Citation: Maguitman, A. G., Rechtsteiner, A., Verspoor, K., Strauss, C.E., Rocha, L.M. [2006]. "Large-Scale Testing Of Bibliome Informatics Using Pfam Protein Families". In: Pacific Symposium on Biocomputing11:76-87.
Abstract.
Literature mining is expected to help not only with automatically sifting through huge biomedical literature and annotation databases, but also with linking bio-chemical entities to appropriate functional hypotheses. However, there has been very limited success in testing literature mining methods due to the lack of large, objectively validated test sets or “gold standards”. To improve this situation we created a large-scale test of literature mining methods and resources. We report on a specific implementation of this test: how well can the Pfam protein family classification be replicated from independently mining different literature/annotation resources? We test and compare different keyterm sets as well as different algorithms for issuing protein family predictions. We find that protein families can indeed be automatically predicted from the literature. Using words from PubMed abstracts, of 3663 proteins tested, over 75% were correctly assigned to one of 618 Pfam families. For 90% of proteins the correct Pfam family was among the top 5 ranked families. We found that protein family prediction is far superior with keywords extracted from PubMed abstracts than with GO annotations or MeSH keyterms, suggesting that the text itself (in combination with the vector space model) is superior to GO and MeSH as a literature mining resources, at least for detecting protein family membership.

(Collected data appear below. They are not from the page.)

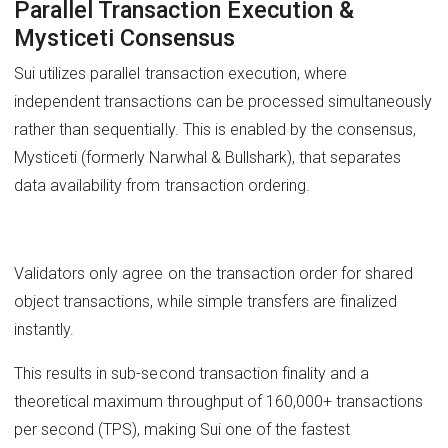
Parallel Transaction Execution &
Mysticeti Consensus
Sui utilizes parallel transaction execution, where
independent transactions can be processed simultaneously
rather than sequentially. This is enabled by the consensus,
Mysticeti (formerly Narwhal & Bullshark), that separates
data availability from transaction ordering.
Validators only agree on the transaction order for shared
object transactions, while simple transfers are finalized
instantly.
This results in sub-second transaction finality and a
theoretical maximum throughput of 160,000+ transactions
per second (TPS), making Sui one of the fastest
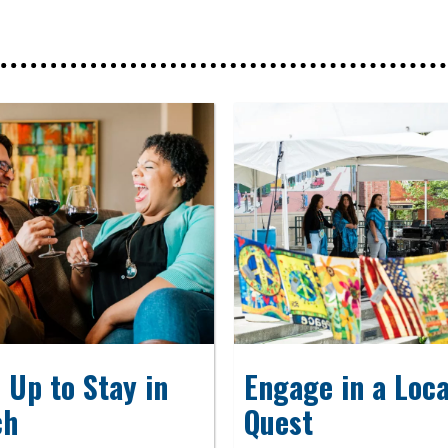
 Up to Stay in
Engage in a Loca
ch
Quest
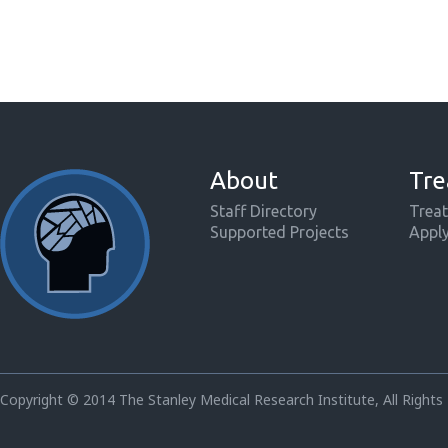
About
Tre
Staff Directory
Treat
Supported Projects
Appl
Copyright © 2014 The Stanley Medical Research Institute, All Rights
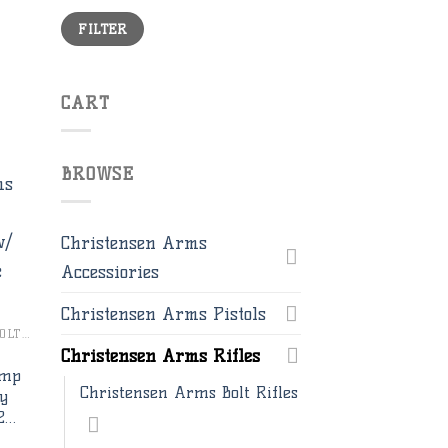
Min
Max
FILTER
price
price
CART
BROWSE
Christensen Arms
to
Accessiories
ist
Christensen Arms Pistols
CHRISTENSEN ARMS BOLT RIFLES
Christensen Arms Rifles
Imp
Christensen Arms Bolt Rifles
ay
2…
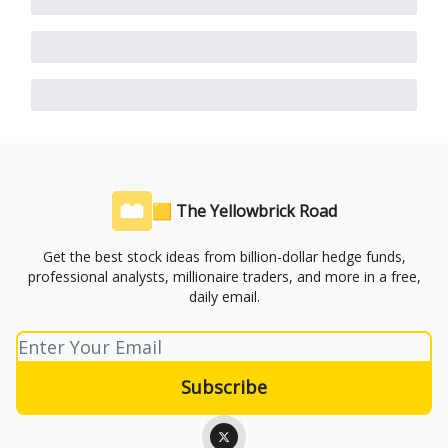
🟨 The Yellowbrick Road
Get the best stock ideas from billion-dollar hedge funds,
professional analysts, millionaire traders, and more in a free,
daily email.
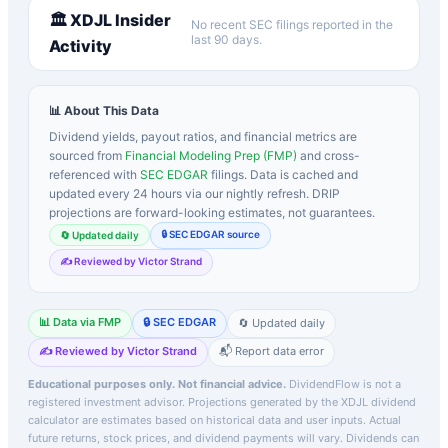
🏛️
XDJL
Insider
No recent SEC filings reported in the
last 90 days.
Activity
📊 About This Data
Dividend yields, payout ratios, and financial metrics are
sourced from
Financial Modeling Prep (FMP)
and cross-
referenced with
SEC EDGAR
filings. Data is cached and
updated every 24 hours via our nightly refresh. DRIP
projections are forward-looking estimates, not guarantees.
🔒 SEC EDGAR source
🔄 Updated daily
✍️ Reviewed by Victor Strand
📊 Data via FMP
🔒 SEC EDGAR
🔄 Updated daily
✍️ Reviewed by Victor Strand
📬 Report data error
Educational purposes only. Not financial advice.
DividendFlow is not a
registered investment advisor. Projections generated by the
XDJL
dividend
calculator are estimates based on historical data and user inputs. Actual
future returns, stock prices, and dividend payments will vary. Dividends can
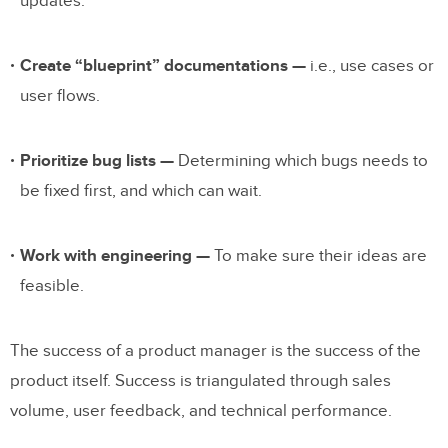
updates.
Create “blueprint” documentations —
i.e., use cases or
user flows.
Prioritize bug lists —
Determining which bugs needs to
be fixed first, and which can wait.
Work with engineering —
To make sure their ideas are
feasible.
The success of a product manager is the success of the
product itself.
Success is triangulated through sales
volume, user feedback, and technical performance.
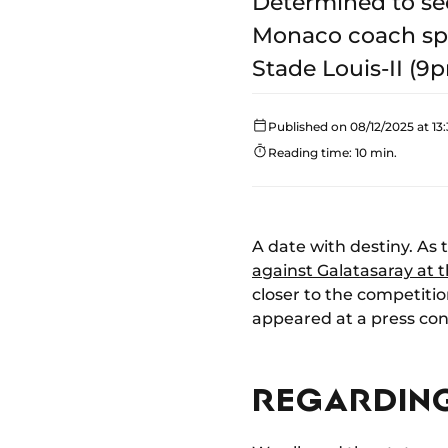
Determined to se
Monaco coach spok
Stade Louis-II (9p
Published on 08/12/2025 at 13:
Reading time: 10 min.
A date with destiny. As 
against Galatasaray at t
closer to the competition
appeared at a press conf
REGARDING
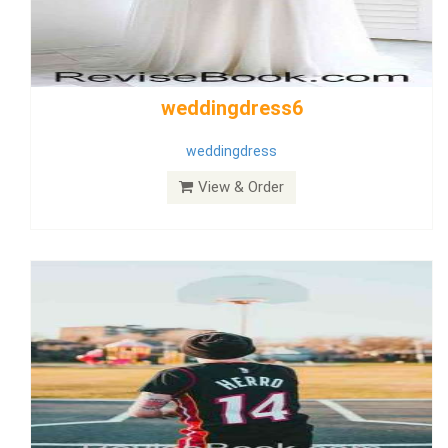
Wedding Dress 9
Dress
View & Order
Bride Dress 3.8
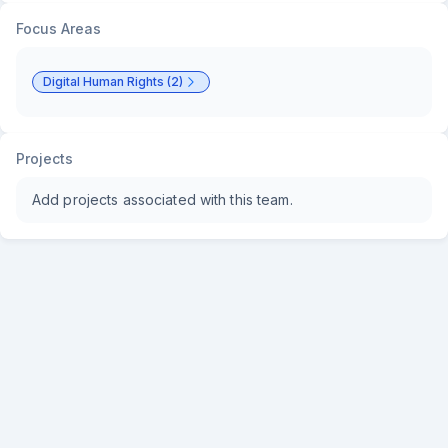
Focus Areas
Digital Human Rights (2)
Projects
Add projects associated with this team.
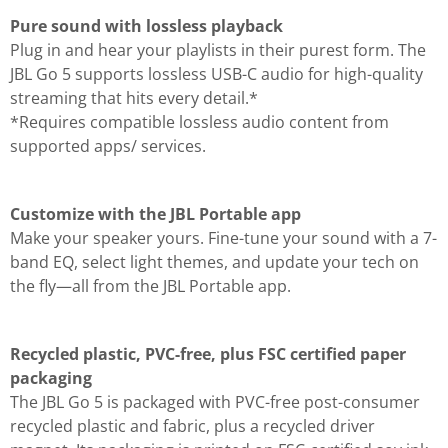
Pure sound with lossless playback
Plug in and hear your playlists in their purest form. The
JBL Go 5 supports lossless USB-C audio for high-quality
streaming that hits every detail.*
*Requires compatible lossless audio content from
supported apps/ services.
Customize with the JBL Portable app
Make your speaker yours. Fine-tune your sound with a 7-
band EQ, select light themes, and update your tech on
the fly—all from the JBL Portable app.
Recycled plastic, PVC-free, plus FSC certified paper
packaging
The JBL Go 5 is packaged with PVC-free post-consumer
recycled plastic and fabric, plus a recycled driver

Finally, we show that Shannon’s entropy can be exploited to improve prediction by facilitating the integration of the different literature sources tested.
Keywords: Bioinformatics, Text Mining, Natural Language Processing, Proteins, Bibliome, Information Retrieval, Pfam, SwissProt, Classification, MeSH, PubMed, Gene Ontology.
1. Introduction
Biology was until recently essentially a hypothesis driven science in which experiments were carefully designed to answer one or very few specific questions — e.g. test the function of a specific protein in a specific context. In the last decade, fueled by the widespread use of high-throughput technology, we have witnessed the emergence of a more data-driven paradigm for biological research. Since highthroughput experiments are frequently conducted for the sake of discovery rather than hypothesis testing, and due to the sheer amount of measured variables they entail, it is very difficult to interpret their results. Moreover, since the goal of many experiments is to uncover bio-chemical and functional information about genes and proteins, there is an obvious need to understand the linkages amongst biological entities in literature and databases which allow us to make inferences. Literature mining is expected to help with those inferences; its objective is to automatically sort through huge collections of literature and suggest the most relevant pieces of information for a specific analysis task, e.g. the annotation of proteins. Another application is to uncover similarities of genes according to “publication space”, or the more tongue-in-cheek term "bibliome".
Since literature mining hinges on the quality of available sources of literature as well as their linkage to other electronic sources of biological knowledge, it is particularly important to study the quality of the inferences it can provide. Indeed, the Bibliome is not just the collection of publications and annotations available; its usefulness ultimately depends on the quality of linking resources that allow us to associate experimental data with publications and annotations. Interestingly, while literature mining is receiving considerable attention in Bioinformatics, it has not been hitherto seriously validated. Towards improving this situation, we present here our large-scale testing and comparison of literature mining algorithms, paired with specific bibliome resources.
We present a general method for testing bibliome resources and literature mining algorithms in the context of classification of biological entities. This method formalizes and extends a previous study in which we tested how well is the Pfam protein family classification inferred from PubMed as indexed by the MeSH keyterm vocabulary. We expand on these results by testing additional bibliome resources such as GO annotations and text extracted from PubMed abstracts for the same classification problem. We additionally propose a new method based on Shannon’s entropy to integrate results from different bibliome resources, and show that it significantly improves protein family predictions.